**** THE DATA

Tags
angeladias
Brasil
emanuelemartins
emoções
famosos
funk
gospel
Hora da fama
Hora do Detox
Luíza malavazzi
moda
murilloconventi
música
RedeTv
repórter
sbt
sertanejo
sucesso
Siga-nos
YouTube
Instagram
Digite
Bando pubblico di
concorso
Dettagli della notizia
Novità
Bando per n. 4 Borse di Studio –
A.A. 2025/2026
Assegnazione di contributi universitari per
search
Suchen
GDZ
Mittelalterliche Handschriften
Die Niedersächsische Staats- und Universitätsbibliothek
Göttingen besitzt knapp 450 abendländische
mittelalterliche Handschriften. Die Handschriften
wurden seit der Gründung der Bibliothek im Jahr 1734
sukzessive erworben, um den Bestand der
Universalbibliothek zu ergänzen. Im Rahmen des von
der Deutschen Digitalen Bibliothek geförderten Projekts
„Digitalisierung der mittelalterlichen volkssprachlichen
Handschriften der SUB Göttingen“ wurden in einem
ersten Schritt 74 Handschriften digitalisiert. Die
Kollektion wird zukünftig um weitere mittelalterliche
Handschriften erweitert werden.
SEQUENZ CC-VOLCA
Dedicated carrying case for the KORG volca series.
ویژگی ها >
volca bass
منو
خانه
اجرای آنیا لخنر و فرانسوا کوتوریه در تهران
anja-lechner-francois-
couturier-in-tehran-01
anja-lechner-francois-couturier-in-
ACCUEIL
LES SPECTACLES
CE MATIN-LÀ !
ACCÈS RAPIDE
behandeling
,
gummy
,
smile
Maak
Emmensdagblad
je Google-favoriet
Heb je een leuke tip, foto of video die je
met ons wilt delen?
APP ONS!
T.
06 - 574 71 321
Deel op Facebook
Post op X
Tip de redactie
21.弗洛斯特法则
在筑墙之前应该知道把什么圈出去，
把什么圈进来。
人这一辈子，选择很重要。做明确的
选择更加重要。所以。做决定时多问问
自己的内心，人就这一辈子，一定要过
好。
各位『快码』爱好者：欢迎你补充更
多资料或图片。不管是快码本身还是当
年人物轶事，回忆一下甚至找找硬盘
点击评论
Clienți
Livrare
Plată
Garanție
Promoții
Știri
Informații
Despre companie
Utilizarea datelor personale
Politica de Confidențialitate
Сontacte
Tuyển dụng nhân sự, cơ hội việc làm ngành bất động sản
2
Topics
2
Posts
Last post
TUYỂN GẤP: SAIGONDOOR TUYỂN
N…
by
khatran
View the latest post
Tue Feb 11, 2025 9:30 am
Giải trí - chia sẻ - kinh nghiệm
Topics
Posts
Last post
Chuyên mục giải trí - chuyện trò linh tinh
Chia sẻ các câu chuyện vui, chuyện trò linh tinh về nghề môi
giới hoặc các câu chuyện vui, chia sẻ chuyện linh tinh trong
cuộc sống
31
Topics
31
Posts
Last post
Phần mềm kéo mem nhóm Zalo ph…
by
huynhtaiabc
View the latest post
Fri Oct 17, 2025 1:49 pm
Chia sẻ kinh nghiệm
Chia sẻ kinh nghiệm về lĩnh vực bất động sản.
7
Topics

********

* EXERCISE INSTRUCTIONS
Every entry above needs to be quoted exactly.

* ANSWER BOX
Tags
angeladias
Brasil
emanuelemartins
emoções
famosos
funk
gospel
Hora da fama
Hora do Detox
Luíza malavazzi
moda
murilloconventi
música
RedeTv
repórter
sbt
sertanejo
sucesso
Siga-nos
YouTube
Instagram
Digite
Bando pubblico di
concorso
Dettagli della notizia
Novità
Bando per n. 4 Borse di Studio –
A.A. 2025/2026
Assegnazione di contributi universitari per
search
Suchen
GDZ
Mittelalterliche Handschriften
Die Niedersächsische Staats- und Universitätsbibliothek
Göttingen besitzt knapp 450 abendländische
mittelalterliche Handschriften. Die Handschriften
wurden seit der Gründung der Bibliothek im Jahr 1734
sukzessive erworben, um den Bestand der
Universalbibliothek zu ergänzen. Im Rahmen des von
der Deutschen Digitalen Bibliothek geförderten Projekts
„Digitalisierung der mittelalterlichen volkssprachlichen
Handschriften der SUB Göttingen“ wurden in einem
ersten Schritt 74 Handschriften digitalisiert. Die
Kollektion wird zukünftig um weitere mittelalterliche
Handschriften erweitert werden.
SEQUENZ CC-VOLCA
Dedicated carrying case for the KORG volca series.
ویژگی ها >
volca bass
منو
خانه
اجرای آنیا لخنر و فرانسوا کوتوریه در تهران
anja-lechner-francois-
couturier-in-tehran-01
anja-lechner-francois-couturier-in-
ACCUEIL
LES SPECTACLES
CE MATIN-LÀ !
ACCÈS RAPIDE
behandeling
,
gummy
,
smile
Maak
Emmensdagblad
je Google-favoriet
Heb je een leuke tip, foto of video die je
met ons wilt delen?
APP ONS!
T.
06 - 574 71 321
Deel op Facebook
Post op X
Tip de redactie
21.弗洛斯特法则
在筑墙之前应该知道把什么圈出去，
把什么圈进来。
人这一辈子，选择很重要。做明确的
选择更加重要。所以。做决定时多问问
自己的内心，人就这一辈子，一定要过
好。
各位『快码』爱好者：欢迎你补充更
多资料或图片。不管是快码本身还是当
年人物轶事，回忆一下甚至找找硬盘
点击评论
Clienți
Livrare
Plată
Garanție
Promoții
Știri
Informații
Despre companie
Utilizarea datelor personale
Politica de Confidențialitate
Сontacte
Tuyển dụng nhân sự, cơ hội việc làm ngành bất động sản
2
Topics
2
Posts
Last post
TUYỂN GẤP: SAIGONDOOR TUYỂN
N…
by
khatran
View the latest post
Tue Feb 11, 2025 9:30 am
Giải trí - chia sẻ - kinh nghiệm
Topics
Posts
Last post
Chuyên mục giải trí - chuyện trò linh tinh
Chia sẻ các câu chuyện vui, chuyện trò linh tinh về nghề môi
giới hoặc các câu chuyện vui, chia sẻ chuyện linh tinh trong
cuộc sống
31
Topics
31
Posts
Last post
Phần mềm kéo mem nhóm Zalo ph…
by
huynhtaiabc
View the latest post
Fri Oct 17, 2025 1:49 pm
Chia sẻ kinh nghiệm
Chia sẻ kinh nghiệm về lĩnh vực bất động sản.
7
Topics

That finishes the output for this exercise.